The Anchorage Assembly will hear an ordinance Tuesday that would ban a controversial practice of conversion therapy for minors.
The ordinance would prohibit licensed medical professionals from therapy designed to change minors’ sexual orientation or gender identity.
One of the sponsors, assemblyman Chris Constant, says that what are called “reparative” or “conversion” therapies have been shown to be ineffective. They can also cause increases in suicide rates and mental health problems.
“All of the professional counseling disciplines, including psychiatrists, psychologists, social workers, professional counselors all say ‘don’t do this practice, it is harmful,’” he said.
Constant says he has heard of conversion therapies happening in Anchorage but until the assembly received a letter from a local practitioner, he wasn’t sure who was doing it. That person was Dr. Art Mathias who is the founder of Wellspring Ministries. Mathias, who is not licensed by the state of Alaska because he says it would prevent him from doing his type of Biblical-based counseling, says that the ordinance is written too broadly.
“It talks about licensed people, but it also talks about anybody that’s been professionally trained. It’s extremely poorly written — very vague, and probably purposely so,” he said.
The ordinance does define the providers as anybody licensed for a variety of mental health services, though it doesn’t specify who provides that license. It also defines providers as “a person who performs counseling as part of the person’s professional training.” Constant said that he believes unlicensed practitioners are not regulated under the ordinance.
Mathias says that he believes that being gay is connected to childhood sexual abuse and epigenetic factors.
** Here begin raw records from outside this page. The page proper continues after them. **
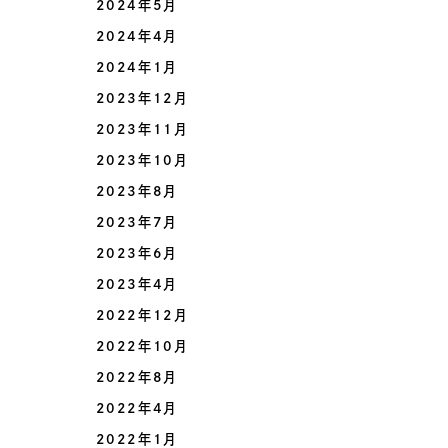
2024年5月
2024年4月
2024年1月
2023年12月
2023年11月
2023年10月
2023年8月
2023年7月
2023年6月
2023年4月
2022年12月
2022年10月
2022年8月
2022年4月
2022年1月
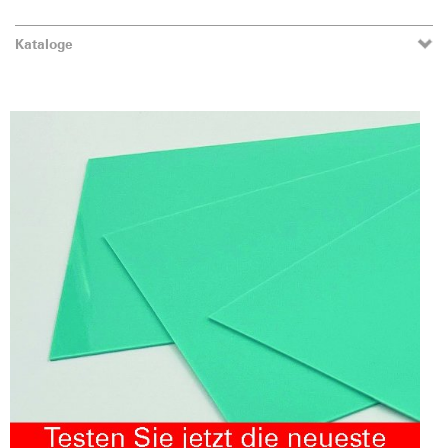
Kataloge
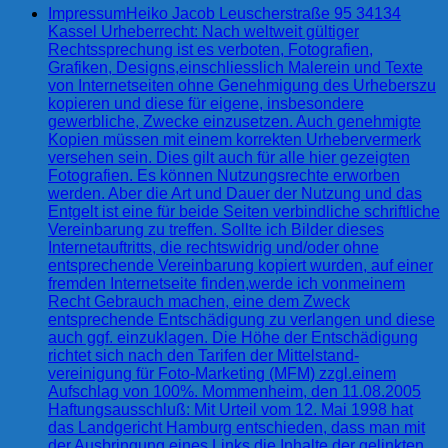
Impressum
Heiko Jacob Leuscherstraße 95 34134
Kassel Urheberrecht: Nach weltweit gültiger
Rechtssprechung ist es verboten, Fotografien,
Grafiken, Designs,einschliesslich Malerein und Texte
von Internetseiten ohne Genehmigung des Urheberszu
kopieren und diese für eigene, insbesondere
gewerbliche, Zwecke einzusetzen. Auch genehmigte
Kopien müssen mit einem korrekten Urhebervermerk
versehen sein. Dies gilt auch für alle hier gezeigten
Fotografien. Es können Nutzungsrechte erworben
werden. Aber die Art und Dauer der Nutzung und das
Entgelt ist eine für beide Seiten verbindliche schriftliche
Vereinbarung zu treffen. Sollte ich Bilder dieses
Internetauftritts, die rechtswidrig und/oder ohne
entsprechende Vereinbarung kopiert wurden, auf einer
fremden Internetseite finden,werde ich vonmeinem
Recht Gebrauch machen, eine dem Zweck
entsprechende Entschädigung zu verlangen und diese
auch ggf. einzuklagen. Die Höhe der Entschädigung
richtet sich nach den Tarifen der Mittelstand-
vereinigung für Foto-Marketing (MFM) zzgl.einem
Aufschlag von 100%. Mommenheim, den 11.08.2005
Haftungsausschluß: Mit Urteil vom 12. Mai 1998 hat
das Landgericht Hamburg entschieden, dass man mit
der Ausbringung eines Links die Inhalte der gelinkten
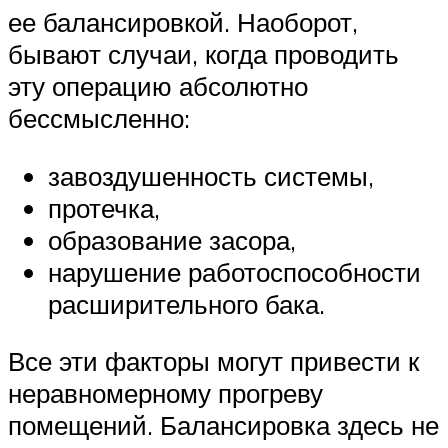
ее балансировкой. Наоборот,
бывают случаи, когда проводить
эту операцию абсолютно
бессмысленно:
завоздушенность системы,
протечка,
образование засора,
нарушение работоспособности
расширительного бака.
Все эти факторы могут привести к
неравномерному прогреву
помещений. Балансировка здесь не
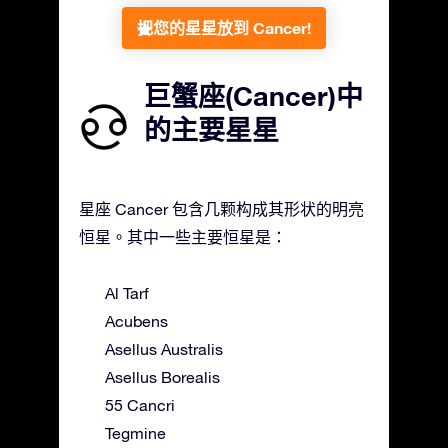
把您的星星放到 Cancer!
巨蟹座(Cancer)中
的主要星星
星座 Cancer 包含几颗构成其形状的明亮
恒星。其中一些主要恒星是：
Al Tarf
Acubens
Asellus Australis
Asellus Borealis
55 Cancri
Tegmine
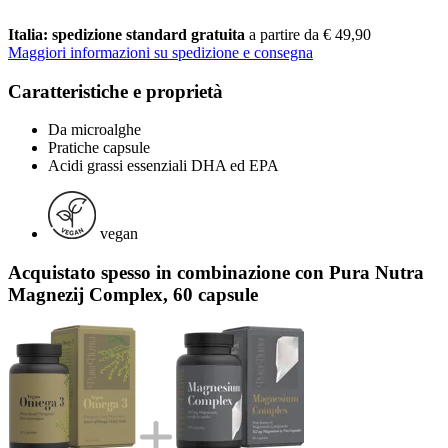
Italia: spedizione standard gratuita
a partire da € 49,90
Maggiori informazioni su spedizione e consegna
Caratteristiche e proprietà
Da microalghe
Pratiche capsule
Acidi grassi essenziali DHA ed EPA
vegan
Acquistato spesso in combinazione con Pura Nutra
Magnezij Complex, 60 capsule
He says that many clients he has seen have had their same-sex attractions stop once they learn to forgive their abusers.
“‘Even Freud thought that it was always an abuse situation in their childhood that led people into these lifestyles,” he said.
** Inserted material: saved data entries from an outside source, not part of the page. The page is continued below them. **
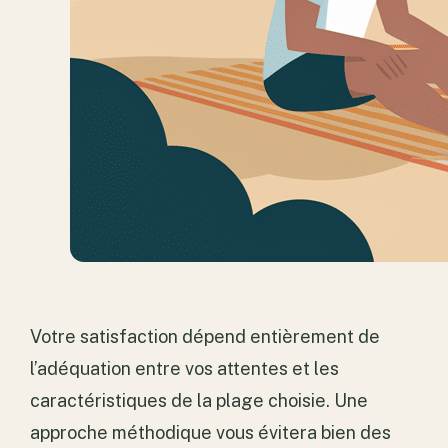
Votre satisfaction dépend entièrement de
l’adéquation entre vos attentes et les
caractéristiques de la plage choisie. Une
approche méthodique vous évitera bien des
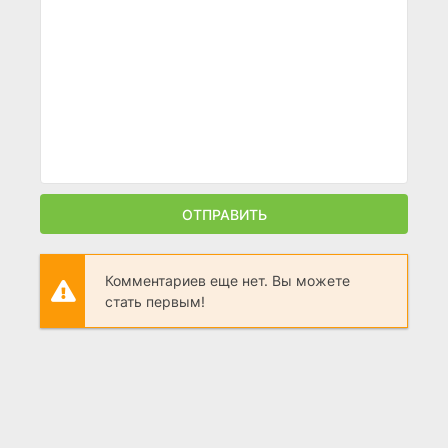
ОТПРАВИТЬ
Комментариев еще нет. Вы можете
стать первым!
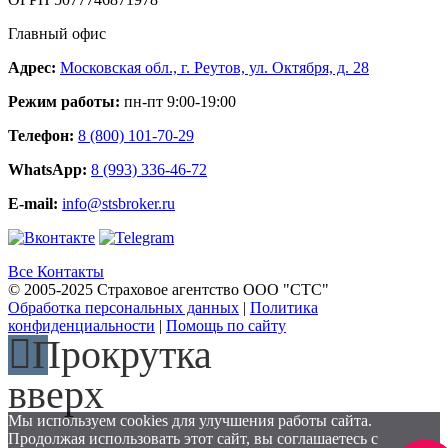
Главный офис
Адрес:
Московская обл., г. Реутов, ул. Октября, д. 28
Режим работы:
пн-пт 9:00-19:00
Телефон:
8 (800) 101-70-29
WhatsApp:
8 (993) 336-46-72
E-mail:
info@stsbroker.ru
Все Контакты
© 2005-2025 Страховое агентство ООО "СТС"
Обработка персональных данных
|
Политика
конфиденциальности
|
Помощь по сайту
Прокрутка
вверх
Мы используем cookies для улучшения работы сайта.
Продолжая использовать этот сайт, вы соглашаетесь с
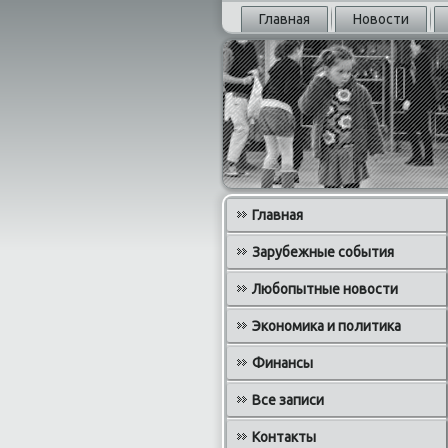
Главная
Новости
Главная
Зарубежные события
Любопытные новости
Экономика и политика
Финансы
Все записи
Контакты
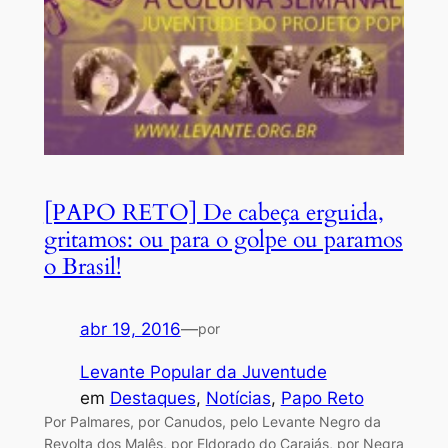
[PAPO RETO] De cabeça erguida,
gritamos: ou para o golpe ou paramos
o Brasil!
abr 19, 2016
—
por
Levante Popular da Juventude
em
Destaques
, 
Notícias
, 
Papo Reto
Por Palmares, por Canudos, pelo Levante Negro da
Revolta dos Malês, por Eldorado do Carajás, por Negra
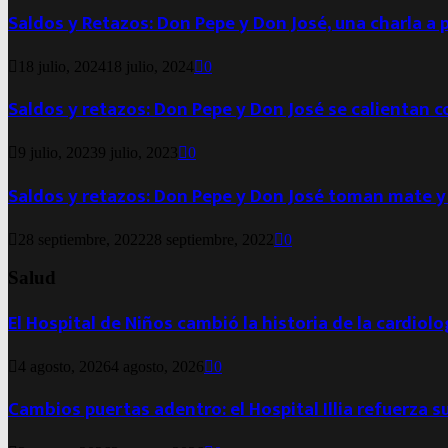
Saldos y Retazos: Don Pepe y Don José, una charla a 
18 julio, 2024
18 julio, 2024
0
Saldos y retazos: Don Pepe y Don José se calientan 
9 julio, 2023
9 julio, 2023
0
Saldos y retazos: Don Pepe y Don José toman mate y
28 septiembre, 2022
28 septiembre, 2022
0
Salud
El Hospital de Niños cambió la historia de la cardiol
4 agosto, 2026
4 agosto, 2026
0
Cambios puertas adentro: el Hospital Illia refuerza s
That view is rejected by major mental health authorities in the United States. The American Psychiatric Association, for example, took homosexuality off its list of disorders in the 70s, and says that conversion therapy is “unscientific” and can lead to increased suicidality, depression and anxiety.
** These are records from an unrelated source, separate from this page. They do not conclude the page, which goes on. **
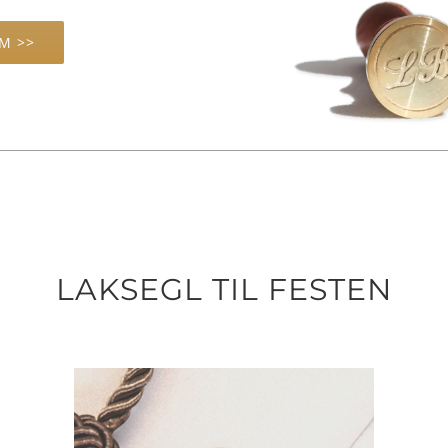
M >>
LAKSEGL TIL FESTEN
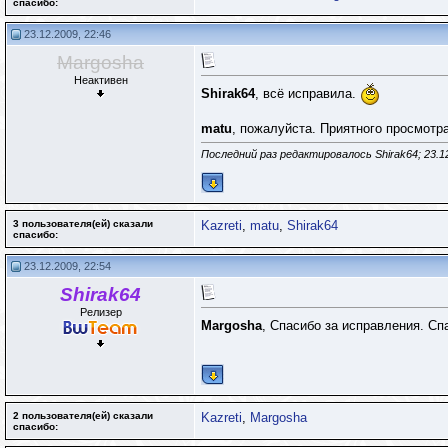
cпасибо:
23.12.2009, 22:46
Margosha
Неактивен
Shirak64
, всё исправила.
matu
, пожалуйста. Приятного просмотра
Последний раз редактировалось Shirak64; 23.1
3 пользователя(ей) сказали
Kazreti
,
matu
,
Shirak64
cпасибо:
23.12.2009, 22:54
Shirak64
Релизер
Margosha
, Спасибо за исправления. С
2 пользователя(ей) сказали
Kazreti
,
Margosha
cпасибо:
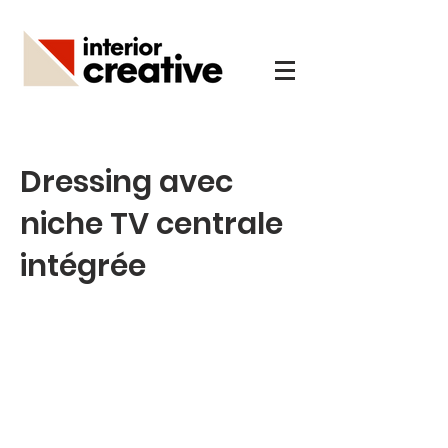
Dressing avec
niche TV centrale
intégrée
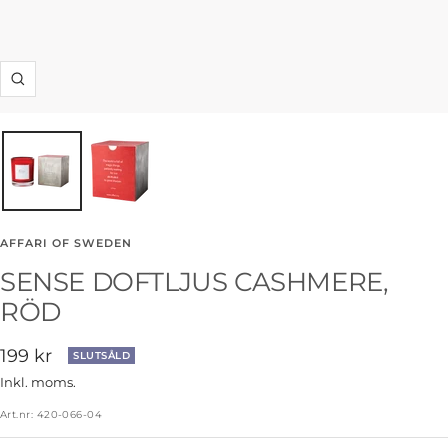
Zooma
in
AFFARI OF SWEDEN
SENSE DOFTLJUS CASHMERE,
RÖD
Rea-
199 kr
SLUTSÅLD
pris
Inkl. moms.
Art.nr:
420-066-04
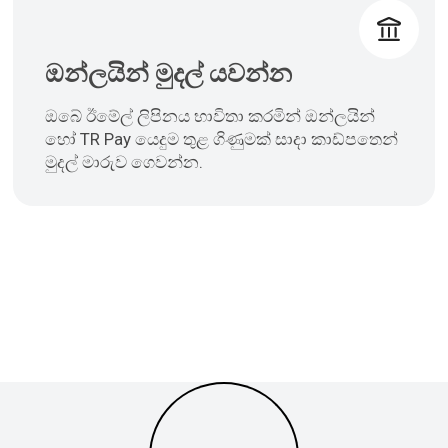
ඔන්ලයින් මුදල් යවන්න
ඔබේ ඊමේල් ලිපිනය භාවිතා කරමින් ඔන්ලයින්
හෝ TR Pay යෙදුම තුළ ගිණුමක් සාදා කාඩ්පතෙන්
මුදල් මාරුව ගෙවන්න.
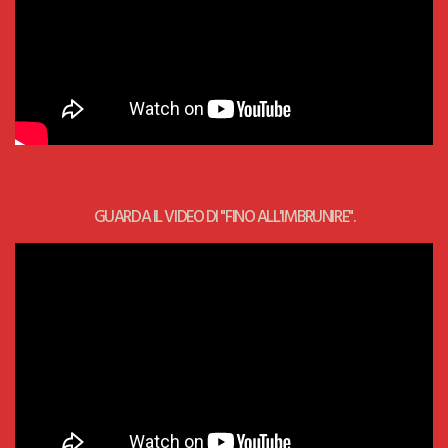
GUARDA IL VIDEO DI "FINO ALL'IMBRUNIRE".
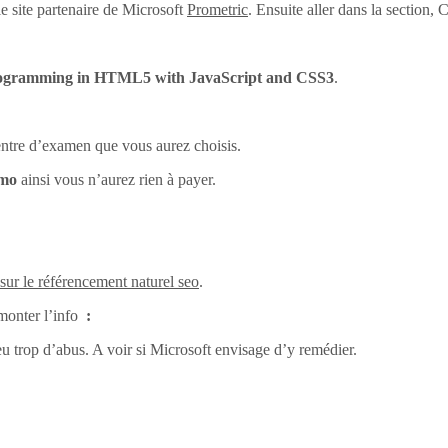
e site partenaire de Microsoft
Prometric
. Ensuite aller dans la section
ogramming in HTML5 with JavaScript and CSS3
.
centre d’examen que vous aurez choisis.
omo
ainsi vous n’aurez rien à payer.
 sur le référencement naturel seo
.
monter l’info
:
eu trop d’abus. A voir si Microsoft envisage d’y remédier.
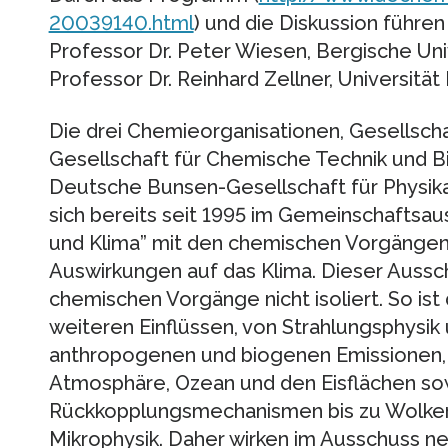
20039140.html
) und die Diskussion führe
Professor Dr. Peter Wiesen, Bergische Uni
Professor Dr. Reinhard Zellner, Universitä
Die drei Chemieorganisationen, Gesellsch
Gesellschaft für Chemische Technik und 
Deutsche Bunsen-Gesellschaft für Physik
sich bereits seit 1995 im Gemeinschaftsau
und Klima” mit den chemischen Vorgängen
Auswirkungen auf das Klima. Dieser Aussch
chemischen Vorgänge nicht isoliert. So ist
weiteren Einflüssen, von Strahlungsphysi
anthropogenen und biogenen Emissionen,
Atmosphäre, Ozean und den Eisflächen so
Rückkopplungsmechanismen bis zu Wolken
Mikrophysik. Daher wirken im Ausschuss n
Mathias is joined by other conservative Christian groups like the Anchorage Baptist Temple and Alaska Family Action in his opposition to the ordinance.
Still, the ordinance as written allows for such therapies for individuals over 18 to seek out conversion therapists. Constant said that protecting children from psychological harm is the focus.
“What you do when you’re 18 that’s your choice, you know. We don’t allow parents to abuse children. We certainly don’t allow parents to opt for unnecessary surgeries that will permanently change the life of a person,” he said.
The Anchorage Assembly meets at 5 p.m. Tuesday to consider the ordinance.
A previous version of this story misstated the time of the Assembly meeting.